Kenya is a country of fads.
They are with us-always unifying us into one faddy whole.
Take it from me, the Redeemed International Gospel Christian Church of Kenya [RIGCCK], the religious institution, I usually while away my Sundays at, has a new preacher-a Nigerian.
And he did not take control because he has more holy power than the average Kenyan pastor, but just because he is Nigerian-and every other church already has one, so we just got him to keep up with the pack.
Still don’t believe that we are faddy?
I ask.
Who knew that Kenyan men would ever…ever, ever, ever take jeans that hug their bodies [crotches and all] as some form of popular fashion?

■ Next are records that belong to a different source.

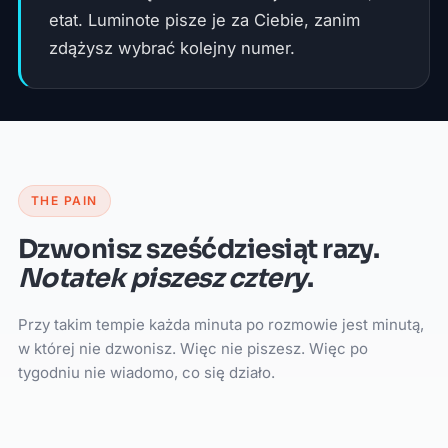
etat. Luminote pisze je za Ciebie, zanim
zdążysz wybrać kolejny numer.
THE PAIN
Dzwonisz sześćdziesiąt razy.
Notatek piszesz cztery
.
Przy takim tempie każda minuta po rozmowie jest minutą,
w której nie dzwonisz. Więc nie piszesz. Więc po
tygodniu nie wiadomo, co się działo.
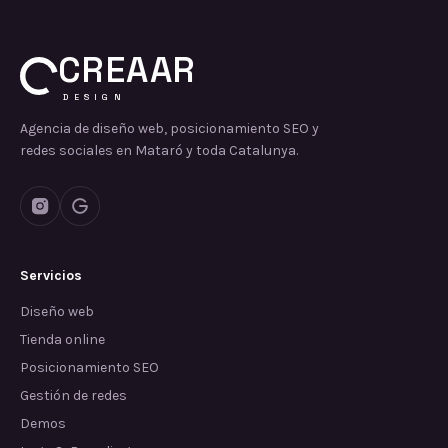
CREAAR
DESIGN
Agencia de diseño web, posicionamiento SEO y
redes sociales en Mataró y toda Catalunya.
Servicios
Diseño web
Tienda online
Posicionamiento SEO
Gestión de redes
Demos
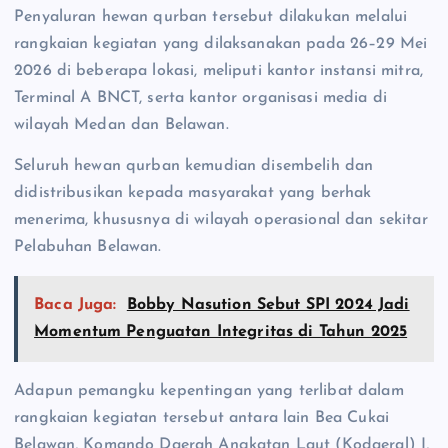
Penyaluran hewan qurban tersebut dilakukan melalui
rangkaian kegiatan yang dilaksanakan pada 26–29 Mei
2026 di beberapa lokasi, meliputi kantor instansi mitra,
Terminal A BNCT, serta kantor organisasi media di
wilayah Medan dan Belawan.
Seluruh hewan qurban kemudian disembelih dan
didistribusikan kepada masyarakat yang berhak
menerima, khususnya di wilayah operasional dan sekitar
Pelabuhan Belawan.
Baca Juga:
Bobby Nasution Sebut SPI 2024 Jadi
Momentum Penguatan Integritas di Tahun 2025
Adapun pemangku kepentingan yang terlibat dalam
rangkaian kegiatan tersebut antara lain Bea Cukai
Belawan, Komando Daerah Angkatan Laut (Kodaeral) I,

I almost died from disgust the first time I saw a man walk around town in what I now know is skinny jeans. And pity on me, it caught on.
We are a faddy people.
Believe it.
So when AFC Leopards bring in a white Coach, and he performs, Gor fly their hooks to Croatia and unearth theirs. He performs.

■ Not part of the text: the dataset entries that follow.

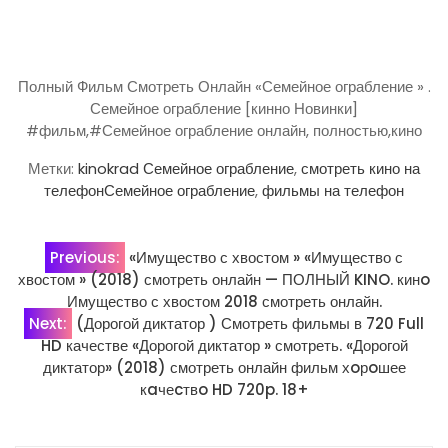
Полный Фильм Смотреть Онлайн «Семейное ограбление » .
Семейное ограбление [кинно Новинки]
#фильм,#Семейное ограбление онлайн, полностью,кино
Метки:
kinokrad Семейное ограбление
,
смотреть кино на
телефонСемейное ограбление
,
фильмы на телефон
Навигация
Previous:
«Имущество с хвостом » «Имущество с
хвостом » (2018) смотреть онлайн — ПОЛНЫЙ KINO. кинo
по
Имущество с хвостом 2018 смотреть онлайн.
Next:
(Дорогой диктатор ) Смотреть фильмы в 720 Full
записям
HD качестве «Дорогой диктатор » смотреть. «Дорогой
диктатор» (2018) смотреть онлайн фильм хoрoшее
кaчеcтвo HD 720p. 18+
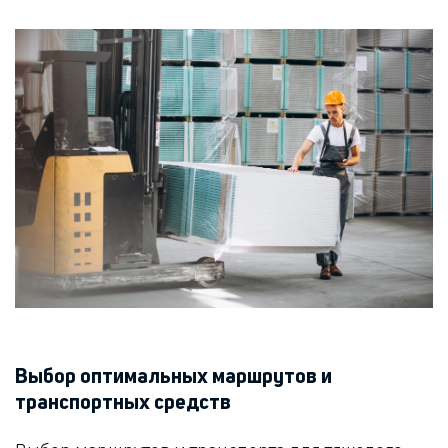
Выбор оптимальных маршрутов и
транспортных средств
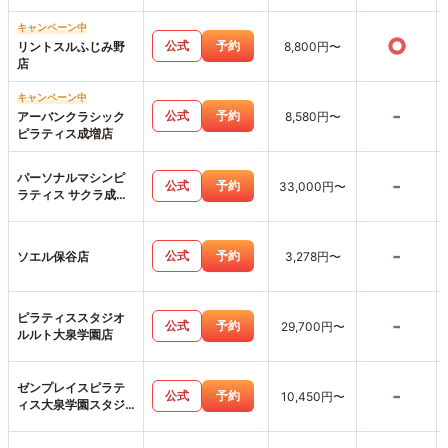
キャンペーン中
○
公式
予約
リントスルふじみ野
8,800円〜
店
キャンペーン中
-
公式
予約
アーバンクラシック
8,580円〜
ピラティス成増店
パーソナルマシンピ
-
公式
予約
33,000円〜
ラティス サクラ成増
店
-
公式
予約
ソエル保谷店
3,278円〜
ピラティススタジオ
-
公式
予約
29,700円〜
ルルト大泉学園店
ゼンプレイスピラテ
-
公式
予約
10,450円〜
ィス大泉学園スタジ
オ店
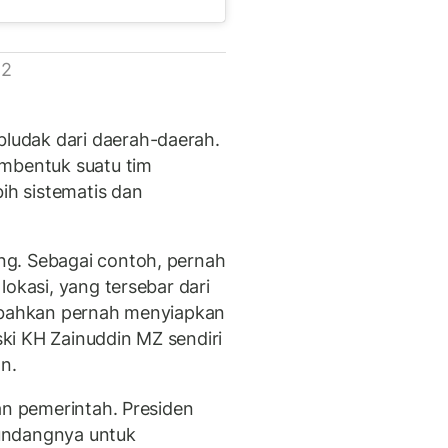
 2
udak dari daerah-daerah.
embentuk suatu tim
bih sistematis dan
g. Sebagai contoh, pernah
lokasi, yang tersebar dari
a bahkan pernah menyiapkan
ki KH Zainuddin MZ sendiri
n.
an pemerintah. Presiden
undangnya untuk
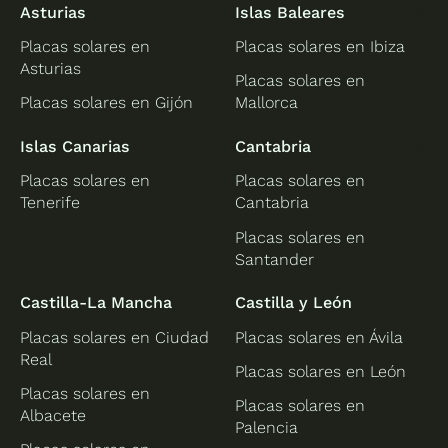
Asturias
Islas Baleares
Placas solares en
Placas solares en Ibiza
Asturias
Placas solares en
Placas solares en Gijón
Mallorca
Islas Canarias
Cantabria
Placas solares en
Placas solares en
Tenerife
Cantabria
Placas solares en
Santander
Castilla-La Mancha
Castilla y León
Placas solares en Ciudad
Placas solares en Ávila
Real
Placas solares en León
Placas solares en
Placas solares en
Albacete
Palencia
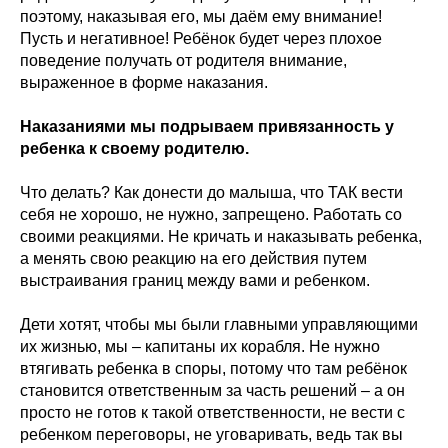
поэтому, наказывая его, мы даём ему внимание!
Пусть и негативное! Ребёнок будет через плохое
поведение получать от родителя внимание,
выраженное в форме наказания.
Наказаниями мы подрываем привязанность у
ребенка к своему родителю.
Что делать? Как донести до малыша, что ТАК вести
себя не хорошо, не нужно, запрещено. Работать со
своими реакциями. Не кричать и наказывать ребенка,
а менять свою реакцию на его действия путем
выстраивания границ между вами и ребенком.
Дети хотят, чтобы мы были главными управляющими
их жизнью, мы – капитаны их корабля. Не нужно
втягивать ребенка в споры, потому что там ребёнок
становится ответственным за часть решений – а он
просто не готов к такой ответственности, не вести с
ребенком переговоры, не уговаривать, ведь так вы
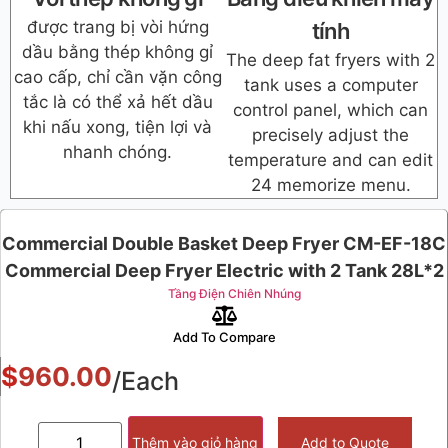
được trang bị vòi hứng
tính
dầu bằng thép không gỉ
The deep fat fryers with 2
cao cấp, chỉ cần vặn công
tank uses a computer
tắc là có thể xả hết dầu
control panel, which can
khi nấu xong, tiện lợi và
precisely adjust the
nhanh chóng.
temperature and can edit
24 memorize menu.
Commercial Double Basket Deep Fryer CM-EF-18C
Commercial Deep Fryer Electric with 2 Tank 28L*2
Tầng Điện Chiên Nhúng
Add To Compare
$
960.00
/Each
Thêm vào giỏ hàng
Add to Quote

The fad thrives as Nyamweya [I mean the federation] gets “his” team a Frenchman-who can’t speak English.
This then becomes evidence for Sofapaka that it is the whiteness [I am not racist, just an observation] that brings out the results, so they scout around and pounce on an Englishman.
And it goes on.
Now Kolongolo FC, have their own white coach-I have never seen him but the name Cliff Cox sure sounds white to me.
The sad thing is, like with all fads I have seen in my day, they never last.
And that is why I am bracing myself for the day when some team will start winning matches after training naked…and it becomes a trend.